RECORDS PROVIDED:
════════
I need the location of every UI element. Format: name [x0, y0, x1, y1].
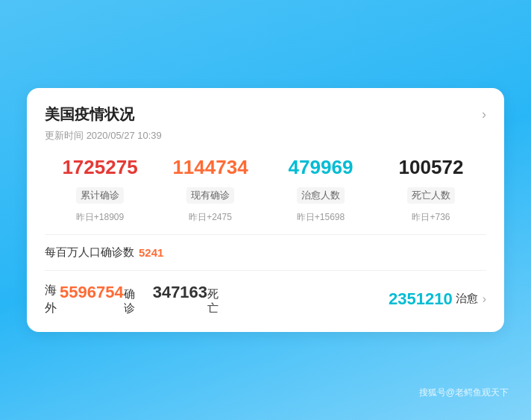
card-chevron-icon[interactable]: ›: [482, 107, 486, 122]
overseas-label-block: 海 外: [45, 281, 57, 317]
stat-delta-deaths: 昨日+736: [376, 208, 486, 224]
stat-confirmed-total: 1725275: [45, 156, 155, 179]
stats-labels-row: 累计确诊 现有确诊 治愈人数 死亡人数: [45, 184, 486, 204]
overseas-row: 海 外 5596754 确诊 347163 死亡 2351210 治愈 ›: [45, 281, 486, 317]
update-time-value: 2020/05/27 10:39: [87, 130, 162, 141]
overseas-confirm: 5596754 确诊: [60, 283, 135, 316]
overseas-confirm-num: 5596754: [60, 283, 124, 302]
overseas-death-label: 死亡: [207, 287, 219, 316]
label-deaths: 死亡人数: [407, 187, 455, 204]
stat-label-confirmed-total: 累计确诊: [45, 184, 155, 204]
stat-recovered: 479969: [266, 156, 376, 179]
confirmed-total-number: 1725275: [62, 156, 137, 179]
per-million-label: 每百万人口确诊数: [45, 245, 134, 260]
label-recovered: 治愈人数: [297, 187, 345, 204]
per-million-row: 每百万人口确诊数 5241: [45, 245, 486, 260]
per-million-value: 5241: [139, 246, 163, 259]
delta-recovered: 昨日+15698: [297, 211, 345, 224]
overseas-death-num: 347163: [153, 283, 207, 302]
stat-label-recovered: 治愈人数: [266, 184, 376, 204]
card-title: 美国疫情状况: [45, 104, 134, 125]
label-confirmed-total: 累计确诊: [76, 187, 124, 204]
delta-confirmed-total: 昨日+18909: [76, 211, 124, 224]
overseas-chevron-icon[interactable]: ›: [483, 292, 486, 306]
update-time: 更新时间 2020/05/27 10:39: [45, 129, 486, 142]
divider-2: [45, 270, 486, 271]
divider-1: [45, 234, 486, 235]
delta-confirmed-active: 昨日+2475: [189, 211, 232, 224]
label-confirmed-active: 现有确诊: [186, 187, 234, 204]
stat-label-confirmed-active: 现有确诊: [155, 184, 266, 204]
stat-label-deaths: 死亡人数: [376, 184, 486, 204]
watermark: 搜狐号@老鳄鱼观天下: [419, 386, 509, 399]
delta-deaths: 昨日+736: [412, 211, 450, 224]
overseas-recover-num: 2351210: [389, 289, 453, 309]
stats-numbers-row: 1725275 1144734 479969 100572: [45, 156, 486, 179]
update-label: 更新时间: [45, 130, 84, 141]
stats-delta-row: 昨日+18909 昨日+2475 昨日+15698 昨日+736: [45, 208, 486, 224]
deaths-number: 100572: [399, 156, 464, 179]
stat-confirmed-active: 1144734: [155, 156, 266, 179]
overseas-label-line2: 外: [45, 299, 57, 317]
recovered-number: 479969: [289, 156, 354, 179]
overseas-death: 347163 死亡: [153, 283, 219, 316]
overseas-confirm-label: 确诊: [124, 287, 135, 316]
stat-delta-confirmed-active: 昨日+2475: [155, 208, 266, 224]
stat-delta-recovered: 昨日+15698: [266, 208, 376, 224]
overseas-recover[interactable]: 2351210 治愈 ›: [389, 289, 486, 309]
main-card: 美国疫情状况 › 更新时间 2020/05/27 10:39 1725275 1…: [27, 88, 504, 331]
stat-deaths: 100572: [376, 156, 486, 179]
overseas-label-line1: 海: [45, 281, 57, 299]
watermark-text: 搜狐号@老鳄鱼观天下: [419, 387, 509, 398]
card-header: 美国疫情状况 ›: [45, 104, 486, 125]
confirmed-active-number: 1144734: [172, 156, 248, 179]
stat-delta-confirmed-total: 昨日+18909: [45, 208, 155, 224]
overseas-recover-label: 治愈: [456, 292, 478, 306]
overseas-data: 5596754 确诊 347163 死亡 2351210 治愈 ›: [60, 283, 486, 316]
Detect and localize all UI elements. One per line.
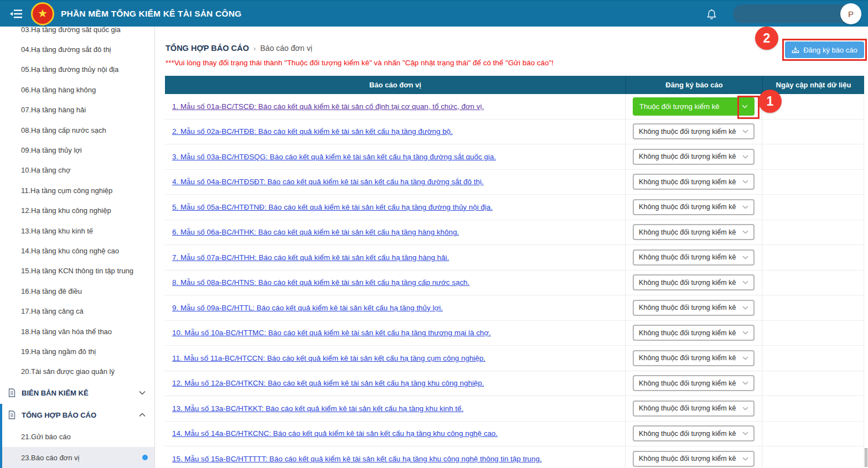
sidebar-item[interactable]: 20.Tài sản được giao quản lý xyxy=(0,362,154,382)
table-row: 8. Mẫu số 08a-BC/HTNS: Báo cáo kết quả k… xyxy=(165,271,864,296)
status-select[interactable]: Không thuộc đối tượng kiểm kê xyxy=(633,274,755,290)
report-link[interactable]: 12. Mẫu số 12a-BC/HTKCN: Báo cáo kết quả… xyxy=(172,379,484,387)
status-select-value: Không thuộc đối tượng kiểm kê xyxy=(639,329,736,337)
star-icon: ★ xyxy=(38,8,48,19)
updated-date-cell xyxy=(762,271,864,295)
avatar[interactable]: P xyxy=(840,3,861,24)
chevron-down-icon xyxy=(742,280,748,284)
sidebar-item[interactable]: 17.Hạ tầng cảng cá xyxy=(0,301,154,321)
sidebar-item[interactable]: 13.Hạ tầng khu kinh tế xyxy=(0,221,154,241)
status-select[interactable]: Không thuộc đối tượng kiểm kê xyxy=(633,451,755,467)
status-select-value: Không thuộc đối tượng kiểm kê xyxy=(639,354,736,362)
status-cell: Không thuộc đối tượng kiểm kê xyxy=(626,245,762,270)
table-row: 9. Mẫu số 09a-BC/HTTL: Báo cáo kết quả k… xyxy=(165,295,864,321)
chevron-down-icon xyxy=(742,331,748,335)
status-select[interactable]: Không thuộc đối tượng kiểm kê xyxy=(633,224,755,240)
user-area: P xyxy=(733,3,861,24)
table-header: Báo cáo đơn vị Đăng ký báo cáo Ngày cập … xyxy=(165,76,864,94)
status-select[interactable]: Không thuộc đối tượng kiểm kê xyxy=(633,350,755,366)
table-row: 7. Mẫu số 07a-BC/HTHH: Báo cáo kết quả k… xyxy=(165,245,864,271)
column-header-bao-cao-don-vi: Báo cáo đơn vị xyxy=(165,76,626,94)
status-cell: Không thuộc đối tượng kiểm kê xyxy=(626,271,762,295)
warning-text: ***Vui lòng thay đổi trạng thái thành "T… xyxy=(166,59,554,67)
sidebar-item[interactable]: 14.Hạ tầng khu công nghệ cao xyxy=(0,241,154,261)
report-cell: 7. Mẫu số 07a-BC/HTHH: Báo cáo kết quả k… xyxy=(165,245,626,270)
sidebar-section-bien-ban-kiem-ke[interactable]: BIÊN BẢN KIỂM KÊ xyxy=(0,382,154,404)
sidebar-item[interactable]: 19.Hạ tầng ngầm đô thị xyxy=(0,341,154,361)
status-select[interactable]: Không thuộc đối tượng kiểm kê xyxy=(633,325,755,341)
report-link[interactable]: 8. Mẫu số 08a-BC/HTNS: Báo cáo kết quả k… xyxy=(172,278,469,287)
updated-date-cell xyxy=(762,371,864,396)
report-link[interactable]: 3. Mẫu số 03a-BC/HTĐSQG: Báo cáo kết quả… xyxy=(172,153,496,161)
sidebar-item[interactable]: 06.Hạ tầng hàng không xyxy=(0,80,154,100)
sidebar-item[interactable]: 11.Hạ tầng cụm công nghiệp xyxy=(0,180,154,200)
status-cell: Không thuộc đối tượng kiểm kê xyxy=(626,396,762,421)
sidebar-section-label: TỔNG HỢP BÁO CÁO xyxy=(22,411,96,419)
breadcrumb-section[interactable]: TỔNG HỢP BÁO CÁO xyxy=(166,44,249,53)
status-select[interactable]: Thuộc đối tượng kiểm kê xyxy=(633,97,755,116)
chevron-down-icon xyxy=(139,391,146,395)
chevron-down-icon xyxy=(742,407,748,410)
status-select[interactable]: Không thuộc đối tượng kiểm kê xyxy=(633,375,755,391)
sidebar-item-gui-bao-cao[interactable]: 21.Gửi báo cáo xyxy=(2,426,154,447)
report-link[interactable]: 15. Mẫu số 15a-BC/HTTTTT: Báo cáo kết qu… xyxy=(172,455,542,463)
status-select[interactable]: Không thuộc đối tượng kiểm kê xyxy=(633,425,755,441)
sidebar-item-bao-cao-don-vi[interactable]: 23.Báo cáo đơn vị xyxy=(2,447,154,468)
main-content: TỔNG HỢP BÁO CÁO › Báo cáo đơn vị ***Vui… xyxy=(155,27,868,468)
status-select[interactable]: Không thuộc đối tượng kiểm kê xyxy=(633,300,755,316)
report-link[interactable]: 5. Mẫu số 05a-BC/HTĐTNĐ: Báo cáo kết quả… xyxy=(172,203,493,211)
sidebar-group-tong-hop-bao-cao: TỔNG HỢP BÁO CÁO 21.Gửi báo cáo 23.Báo c… xyxy=(0,404,154,468)
report-link[interactable]: 10. Mẫu số 10a-BC/HTTMC: Báo cáo kết quả… xyxy=(172,329,491,337)
sidebar-item[interactable]: 07.Hạ tầng hàng hải xyxy=(0,100,154,120)
status-select[interactable]: Không thuộc đối tượng kiểm kê xyxy=(633,249,755,266)
report-link[interactable]: 1. Mẫu số 01a-BC/TSCĐ: Báo cáo kết quả k… xyxy=(172,102,484,111)
report-cell: 14. Mẫu số 14a-BC/HTKCNC: Báo cáo kết qu… xyxy=(165,422,626,446)
status-select[interactable]: Không thuộc đối tượng kiểm kê xyxy=(633,174,755,190)
status-select[interactable]: Không thuộc đối tượng kiểm kê xyxy=(633,199,755,215)
updated-date-cell xyxy=(762,446,864,468)
status-select[interactable]: Không thuộc đối tượng kiểm kê xyxy=(633,401,755,417)
chevron-down-icon xyxy=(742,381,748,385)
status-select-value: Không thuộc đối tượng kiểm kê xyxy=(639,404,736,412)
table-row: 15. Mẫu số 15a-BC/HTTTTT: Báo cáo kết qu… xyxy=(165,446,864,468)
vertical-scrollbar-thumb[interactable] xyxy=(865,448,867,467)
report-cell: 8. Mẫu số 08a-BC/HTNS: Báo cáo kết quả k… xyxy=(165,271,626,295)
report-link[interactable]: 14. Mẫu số 14a-BC/HTKCNC: Báo cáo kết qu… xyxy=(172,429,498,438)
status-select[interactable]: Không thuộc đối tượng kiểm kê xyxy=(633,149,755,165)
updated-date-cell xyxy=(762,245,864,270)
sidebar-item[interactable]: 05.Hạ tầng đường thủy nội địa xyxy=(0,60,154,80)
sidebar-item[interactable]: 15.Hạ tầng KCN thông tin tập trung xyxy=(0,261,154,281)
chevron-down-icon xyxy=(742,256,748,259)
user-name-pill[interactable] xyxy=(733,4,852,23)
menu-fold-icon[interactable] xyxy=(10,9,23,19)
report-cell: 12. Mẫu số 12a-BC/HTKCN: Báo cáo kết quả… xyxy=(165,371,626,396)
status-select-value: Không thuộc đối tượng kiểm kê xyxy=(639,203,736,211)
sidebar-item[interactable]: 08.Hạ tầng cấp nước sạch xyxy=(0,120,154,140)
sidebar-item-list: 04.Hạ tầng đường sắt đô thị05.Hạ tầng đư… xyxy=(0,39,154,382)
sidebar-section-tong-hop-bao-cao[interactable]: TỔNG HỢP BÁO CÁO xyxy=(2,404,154,426)
table-row: 2. Mẫu số 02a-BC/HTĐB: Báo cáo kết quả k… xyxy=(165,119,864,145)
report-link[interactable]: 9. Mẫu số 09a-BC/HTTL: Báo cáo kết quả k… xyxy=(172,304,443,312)
status-select[interactable]: Không thuộc đối tượng kiểm kê xyxy=(633,123,755,139)
report-cell: 6. Mẫu số 06a-BC/HTHK: Báo cáo kết quả k… xyxy=(165,220,626,245)
report-link[interactable]: 4. Mẫu số 04a-BC/HTĐSĐT: Báo cáo kết quả… xyxy=(172,178,484,186)
report-link[interactable]: 2. Mẫu số 02a-BC/HTĐB: Báo cáo kết quả k… xyxy=(172,127,453,136)
report-link[interactable]: 11. Mẫu số 11a-BC/HTCCN: Báo cáo kết quả… xyxy=(172,354,485,362)
sidebar-item[interactable]: 09.Hạ tầng thủy lợi xyxy=(0,140,154,160)
report-link[interactable]: 6. Mẫu số 06a-BC/HTHK: Báo cáo kết quả k… xyxy=(172,228,459,236)
report-link[interactable]: 7. Mẫu số 07a-BC/HTHH: Báo cáo kết quả k… xyxy=(172,253,449,262)
sidebar-item[interactable]: 10.Hạ tầng chợ xyxy=(0,160,154,180)
sidebar-item[interactable]: 12.Hạ tầng khu công nghiệp xyxy=(0,201,154,221)
report-cell: 11. Mẫu số 11a-BC/HTCCN: Báo cáo kết quả… xyxy=(165,346,626,371)
annotation-step-1: 1 xyxy=(758,90,782,113)
notification-bell-icon[interactable] xyxy=(706,8,717,20)
chevron-down-icon xyxy=(742,306,748,310)
report-link[interactable]: 13. Mẫu số 13a-BC/HTKKT: Báo cáo kết quả… xyxy=(172,404,463,413)
sidebar-item[interactable]: 16.Hạ tầng đê điều xyxy=(0,281,154,301)
updated-date-cell xyxy=(762,220,864,245)
register-report-button[interactable]: Đăng ký báo cáo xyxy=(785,41,864,58)
chevron-down-icon xyxy=(742,356,748,360)
sidebar-item[interactable]: 18.Hạ tầng văn hóa thể thao xyxy=(0,321,154,341)
sidebar-item-clipped[interactable]: 03.Hạ tầng đường sắt quốc gia xyxy=(0,27,154,39)
sidebar-item[interactable]: 04.Hạ tầng đường sắt đô thị xyxy=(0,39,154,59)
════════
TASK DESCRIPTION:
Where the string "header" shows up in the listing above, copy the line that holds it.

OUTPUT OF THE EXERCISE:
card-header: 美国疫情状况 ›: [45, 104, 486, 125]
table-header: Báo cáo đơn vị Đăng ký báo cáo Ngày cập … xyxy=(165,76,864,94)
column-header-bao-cao-don-vi: Báo cáo đơn vị xyxy=(165,76,626,94)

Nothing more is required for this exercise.